# Brown Coyote 3-13-2011



## ArrowHawk (Apr 1, 2003)

Got this nice Brown Male Yesterday


----------



## 2 Kids And I Trap (Jan 5, 2010)

Nice animal! Congrates


Jon


----------



## CaptainNorthwood (Jan 3, 2006)

You got any other pics of it. Any close ups of the face?


----------



## ArrowHawk (Apr 1, 2003)

CaptainNorthwood said:


> You got any other pics of it. Any close ups of the face?


Just this one and yeah I got it with the car. Its at the taxidermist right now. No damage to the the car or the Yote (Busted head, jaw, and one of the back legs).


----------



## CaptainNorthwood (Jan 3, 2006)

I see your from Davison was it hit around there. I drive thru Davison on my way to work and see quite a few coyotes alive and dead along i-69. Last week one got wound up in a semis tires and if it wasn't rubbed prior to the semi it sure was afterwards.


----------



## ArrowHawk (Apr 1, 2003)

There are alot around the area and I mean alot, but got this one with the car alittle further south


----------



## houghtonlakehero (Dec 22, 2010)

Almost looks like a German Sheppard from the picture.
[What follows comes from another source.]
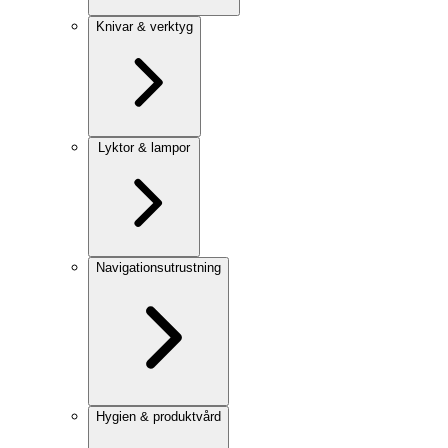
Knivar & verktyg
Lyktor & lampor
Navigationsutrustning
Hygien & produktvård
Never knew there were that many coyotes in the Davison area. Guess when i get out of the Navy i will have to look my buddy Scott up in Davison and try to find some to shoot....


----------



## ArrowHawk (Apr 1, 2003)

houghtonlakehero said:


> Almost looks like a German Sheppard from the picture. Never knew there were that many coyotes in the Davison area. Guess when i get out of the Navy i will have to look my buddy Scott up in Davison and try to find some to shoot....


No its Yote, but please do look your buddy up. They are everywhere and you wont have to look very hard for them. More people need to hunt and Trap them cause they are getting out of hand. Really starting to see the decline in Turkeys and other animals due to them and every year there are more and more.


----------



## craiglambourn (Mar 13, 2009)

I hunt right on the border between division and lapsed. There are a ton of yotes around the area. I shot 2 this year and missed 4(new rifle and no pratice). During bow season I watched 6 yotes chasing 2 little bucks across the field. I have never seen a brown one like that, but I did shoot a blond colored one and called a black one last year. Let me know if you need someone to call for you.


----------